If you want to try out the following plugins, you can either copy them from your install path inside of the
examples/python folder into your user plugin folder or you can also get them from our github and put them in the same destination. We plan to enable some of them by default in an upcoming release as well as provide an interface for enabling/disabling them.
Triage Mode (Rusty)
Rusty chose to focus his hackathon project on a totally new way to use Binary Ninja for triaging malware (or for that matter, to quickly analyze any file). That took the form of several new (very fast) modes of analysis, new UI elements to show a summary view of a binary, and a new “Byte Overview” mode that is reminiscent of old-school DOS hex-editors with a very dense-display of bytes.
The new analysis modes allow you to very quickly (and yet still accurately) analyze a binary by doing the minimal amount of lifting to higher IL forms only when necessary. This mode isn’t good for automated analyses that requires full ILs, but it works very well for quickly getting even large binaries in a useful state for analysis. We’ll post a much more in-depth look at these modes along with performance numbers and comparisons in a future post.
Kaitai Visualizer (Andrew)
Andrew’s idea was in some ways the most ambitious. He wanted to do something totally new and different from what Binary Ninja normally does. Specifically, wire up Kaitai Struct as a parsing library to produce templated dissection of binary files.
Of course, this concept itself isn’t new. Plenty of great tools like 010, Hexinator and Synalyze It! (last two by the same company for different platforms). But could Andrew get something together in a week that would leverage all of the many formats that Kaitai supports using the new Python extensibility Rusty had just added? Thankfully, the answer was yes, and the results are promising both for proving the usability of python UI plugins as well as for a really helpful functionality in Binary Ninja itself.
Thanks to the Kaitai Project not only for the project in general, but also for working with us to resolve some small issues while we were developing the plugin.

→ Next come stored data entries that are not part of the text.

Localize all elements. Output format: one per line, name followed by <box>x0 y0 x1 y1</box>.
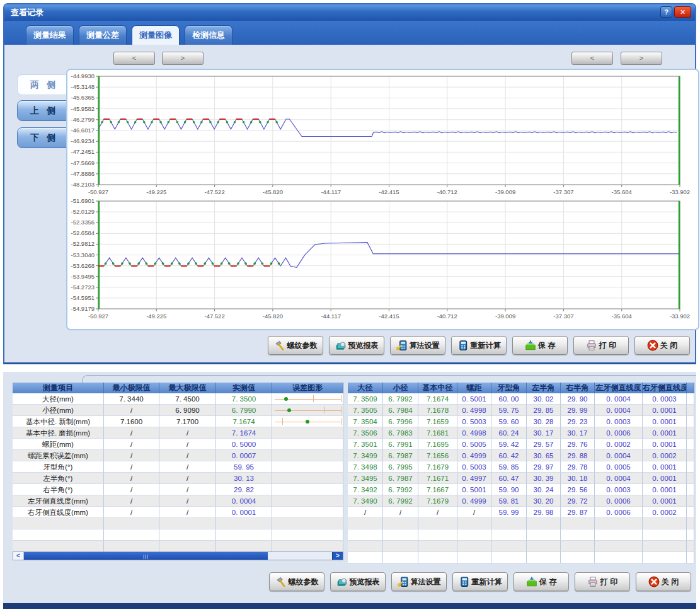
measured-value-dot <box>284 397 288 401</box>
horizontal-scrollbar[interactable]: < ||| > <box>13 551 343 560</box>
table-row[interactable]: 7. 34986. 79957.16790. 500359. 8529. 972… <box>348 461 694 473</box>
print-button[interactable]: 打 印 <box>573 336 629 355</box>
table-row[interactable]: 7. 35056. 79847.16780. 499859. 7529. 852… <box>348 405 694 416</box>
title-bar[interactable]: 查看记录 ? ✕ <box>4 4 695 21</box>
svg-text:-46.9234: -46.9234 <box>71 137 95 144</box>
column-header: 误差图形 <box>272 383 343 393</box>
svg-text:-52.9812: -52.9812 <box>71 240 95 247</box>
save-icon <box>525 340 536 351</box>
button-label: 重新计算 <box>472 577 502 587</box>
table-row[interactable]: 7. 34956. 79877.16710. 499760. 4730. 393… <box>348 473 694 484</box>
results-panel: 测量项目最小极限值最大极限值实测值误差图形大径(mm)7. 34407. 450… <box>3 372 696 603</box>
recalculate-button[interactable]: 重新计算 <box>451 336 507 355</box>
table-row[interactable]: 左半角(°)//30. 13 <box>13 473 343 484</box>
action-row-bottom: 螺纹参数预览报表算法设置重新计算保 存打 印关 闭 <box>269 572 691 591</box>
svg-text:-51.6901: -51.6901 <box>71 197 95 204</box>
scrollbar-left-arrow-icon[interactable]: < <box>13 552 24 560</box>
scroll-right-button-right-pair[interactable]: > <box>621 52 662 65</box>
window-close-button[interactable]: ✕ <box>674 6 691 18</box>
algorithm-settings-button[interactable]: 算法设置 <box>391 572 447 591</box>
scroll-right-button-left-pair[interactable]: > <box>162 52 204 65</box>
empty-row <box>348 529 694 541</box>
side-button-upper[interactable]: 上 侧 <box>17 100 71 121</box>
algorithm-settings-icon <box>398 576 409 587</box>
save-icon <box>526 576 537 587</box>
save-button[interactable]: 保 存 <box>512 336 568 355</box>
table-row[interactable]: 小径(mm)/6. 90906. 7990 <box>13 405 343 416</box>
table-row[interactable]: 右半角(°)//29. 82 <box>13 484 343 495</box>
lower-profile-chart: -50.927-49.225-47.522-45.820-44.117-42.4… <box>67 196 700 330</box>
scroll-left-button-left-pair[interactable]: < <box>113 52 155 65</box>
preview-report-button[interactable]: 预览报表 <box>330 572 386 591</box>
column-header: 右牙侧直线度 <box>643 383 687 393</box>
close-red-icon <box>648 576 660 587</box>
report-preview-icon <box>336 576 348 587</box>
button-label: 算法设置 <box>411 577 441 587</box>
svg-text:-47.5669: -47.5669 <box>71 159 95 166</box>
table-row[interactable]: 右牙侧直线度(mm)//0. 0001 <box>13 507 343 518</box>
thread-params-button[interactable]: 螺纹参数 <box>269 572 324 591</box>
measured-value-dot <box>306 420 309 424</box>
column-header: 牙型角 <box>491 383 527 393</box>
scrollbar-track[interactable] <box>268 552 332 560</box>
table-row[interactable]: 7. 35096. 79927.16740. 500160. 0030. 022… <box>348 393 694 405</box>
table-row[interactable]: 7. 34906. 79927.16790. 499959. 8130. 202… <box>348 495 694 507</box>
thread-params-button[interactable]: 螺纹参数 <box>268 336 323 355</box>
column-header <box>687 383 694 393</box>
table-row[interactable]: ////59. 9929. 9829. 870. 00060. 0002 <box>348 507 694 518</box>
table-row[interactable]: 7. 34996. 79877.16560. 499960. 4230. 652… <box>348 450 694 461</box>
svg-text:-33.902: -33.902 <box>670 188 690 195</box>
tab-measure-image[interactable]: 测量图像 <box>132 25 180 45</box>
scroll-left-button-right-pair[interactable]: < <box>571 52 613 65</box>
close-button[interactable]: 关 闭 <box>634 336 690 355</box>
report-preview-icon <box>335 340 347 351</box>
column-header: 左半角 <box>527 383 561 393</box>
svg-text:-49.225: -49.225 <box>146 188 166 195</box>
scrollbar-right-arrow-icon[interactable]: > <box>332 552 343 560</box>
svg-text:-42.415: -42.415 <box>379 188 399 195</box>
table-row[interactable]: 左牙侧直线度(mm)//0. 0004 <box>13 495 343 507</box>
column-header: 右半角 <box>561 383 595 393</box>
empty-row <box>13 541 343 552</box>
save-button[interactable]: 保 存 <box>514 572 569 591</box>
side-button-both[interactable]: 两 侧 <box>17 74 71 95</box>
table-row[interactable]: 7. 35046. 79967.16590. 500359. 6030. 282… <box>348 416 694 427</box>
scrollbar-thumb[interactable]: ||| <box>24 552 268 560</box>
table-row[interactable]: 7. 34926. 79927.16670. 500159. 9030. 242… <box>348 484 694 495</box>
table-row[interactable]: 基本中径. 磨损(mm)//7. 1674 <box>13 427 343 439</box>
column-header: 最小极限值 <box>104 383 159 393</box>
hammer-icon <box>274 340 285 351</box>
tab-measure-result[interactable]: 测量结果 <box>26 25 74 45</box>
measured-value-dot <box>287 408 291 412</box>
svg-text:-45.6365: -45.6365 <box>71 94 95 101</box>
table-row[interactable]: 牙型角(°)//59. 95 <box>13 461 343 473</box>
preview-report-button[interactable]: 预览报表 <box>329 336 384 355</box>
algorithm-settings-icon <box>396 340 408 351</box>
tab-measure-tolerance[interactable]: 测量公差 <box>79 25 127 45</box>
per-thread-table: 大径小径基本中径螺距牙型角左半角右半角左牙侧直线度右牙侧直线度7. 35096.… <box>348 383 694 563</box>
print-icon <box>586 340 597 351</box>
recalculate-button[interactable]: 重新计算 <box>452 572 508 591</box>
button-label: 关 闭 <box>660 340 677 351</box>
help-button[interactable]: ? <box>660 6 672 18</box>
algorithm-settings-button[interactable]: 算法设置 <box>390 336 445 355</box>
close-button[interactable]: 关 闭 <box>636 572 691 591</box>
print-button[interactable]: 打 印 <box>575 572 630 591</box>
empty-row <box>13 518 343 529</box>
chart-panel: -50.927-49.225-47.522-45.820-44.117-42.4… <box>66 69 699 330</box>
tab-inspect-info[interactable]: 检测信息 <box>185 25 232 45</box>
table-row[interactable]: 7. 35066. 79837.16810. 499860. 2430. 173… <box>348 427 694 439</box>
table-row[interactable]: 螺距累积误差(mm)//0. 0007 <box>13 450 343 461</box>
svg-text:-50.927: -50.927 <box>88 188 108 195</box>
error-graph <box>272 405 343 415</box>
table-row[interactable]: 大径(mm)7. 34407. 45007. 3500 <box>13 393 343 405</box>
table-row[interactable]: 7. 35016. 79917.16950. 500559. 4229. 572… <box>348 439 694 450</box>
button-label: 预览报表 <box>350 577 380 587</box>
table-row[interactable]: 基本中径. 新制(mm)7.16007.17007.1674 <box>13 416 343 427</box>
side-button-lower[interactable]: 下 侧 <box>17 127 71 148</box>
column-header: 左牙侧直线度 <box>595 383 643 393</box>
table-row[interactable]: 螺距(mm)//0. 5000 <box>13 439 343 450</box>
svg-text:-50.927: -50.927 <box>88 313 108 320</box>
svg-text:-47.8886: -47.8886 <box>71 170 95 177</box>
svg-text:-53.6268: -53.6268 <box>71 262 95 269</box>
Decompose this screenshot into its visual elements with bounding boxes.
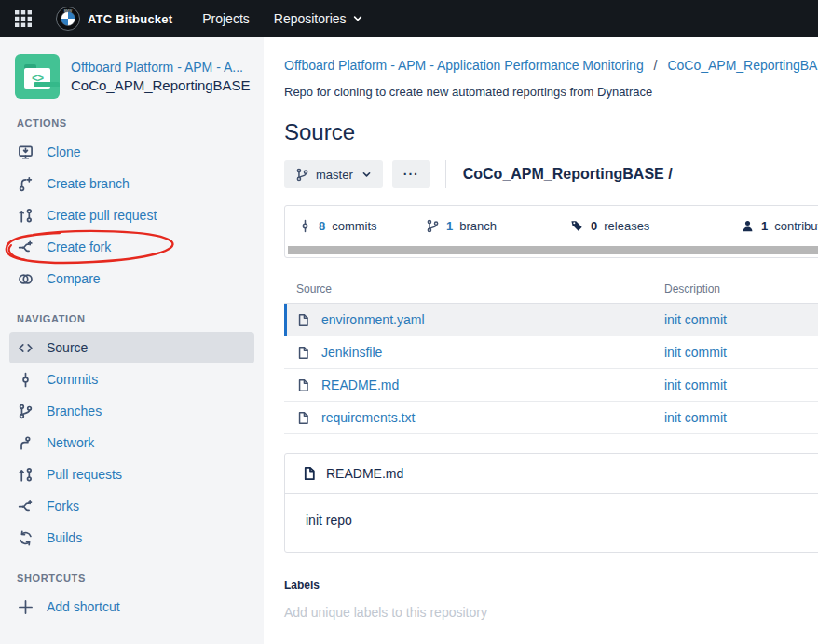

Kaitai Visualization - Figure 2
Snippet Editor (Jordan)
One of the most common things we tell Binary Ninja users is that they can do anything in the API. And that’s true! But that’s not always a satisfying answer when someone just wants to run a quick snippet of API code and their options are to either to write a full plugin, restart Binary Ninja to load the plugin, or to use the python console and repeatedly run up-enter.
Those extremes inspired my hackathon project of a snippet editor which lets a user write a small snippet of python and bind it to a hotkey. Of course, individual snippets can also be triggered with the very useful command-palette (
Command-P depending on your platform – you have been using the command-palette haven’t you?)
IDB Import (Curtis)
Curtis chose the task of building an IDB Importer for his project. Of course there are (1) several (2) different (3) plugins that will do that already, so why build another mechanism? The short answer is that just because something is doable, doesn’t mean you shouldn’t improve it! In particular, the effort of loading several plugins and using an intermediate file make the process less than the simple experience we’d like it to be for our users.
With that in mind, Curtis worked on adapting Willi Ballenthin’s python-idb library into a tool that could directly open an IDB in Binary Ninja. With very different data models and limitations (two examples among many: BN can’t currently handle comments outside of functions, and IDA can’t currently have overlapping basic blocks in different functions) no conversion script will ever achieve 100% fidelity. That said, whatever we can do to enable users moving between tools ensures that they can use whatever is the best tool for the job.
Unfortunately, Curtis’ plugin is still in development but keep an eye out for an update soon with a link!
Two of our projects ended up more in the “research” category than pure engineering. Our goal wasn’t just to build neat features but also to play with ideas we’d been thinking about but hadn’t yet had time to research.
Function Clustering (Peter)
Peter had been thinking for a while about investigating different clustering algorithms and using them to try to recover object file boundaries from statically linked binaries. This was both an excuse to try different clustering algorithms as well as test them against different parameters in statically compiled binaries.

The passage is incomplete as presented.